------ RECORDS SHOWN ------

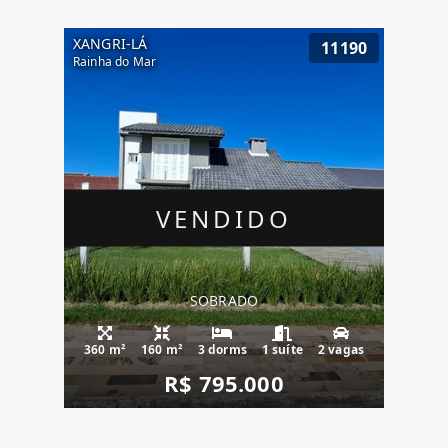
XANGRI-LÁ
11190
Rainha do Mar
VENDIDO
SOBRADO
360 m²
160 m²
3 dorms
1 suíte
2 vagas
R$ 795.000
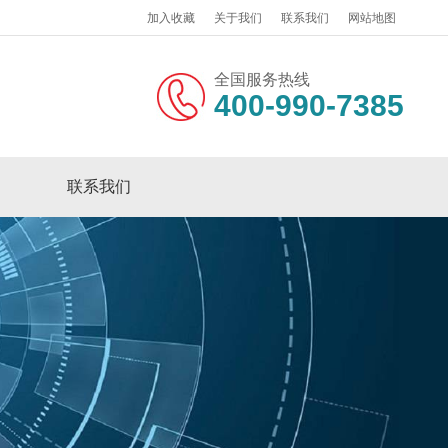
加入收藏
关于我们
联系我们
网站地图
全国服务热线
400-990-7385
联系我们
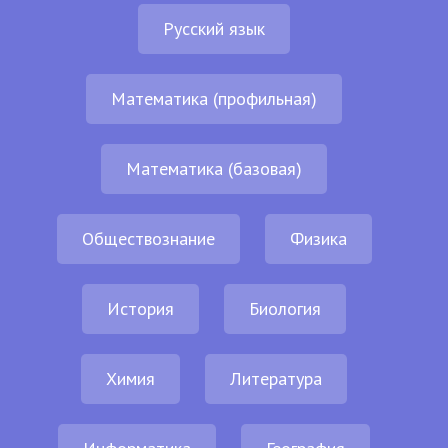
Русский язык
Математика (профильная)
Математика (базовая)
Обществознание
Физика
История
Биология
Химия
Литература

------

**TASK REQUIREMENTS**:
Output each record verbatim, but skip anything that is a picture.

**RESULT**:
XANGRI-LÁ
11190
Rainha do Mar
VENDIDO
SOBRADO
360 m²
160 m²
3 dorms
1 suíte
2 vagas
R$ 795.000
加入收藏
关于我们
联系我们
网站地图
全国服务热线
400-990-7385
联系我们
Русский язык
Математика (профильная)
Математика (базовая)
Обществознание
Физика
История
Биология
Химия
Литература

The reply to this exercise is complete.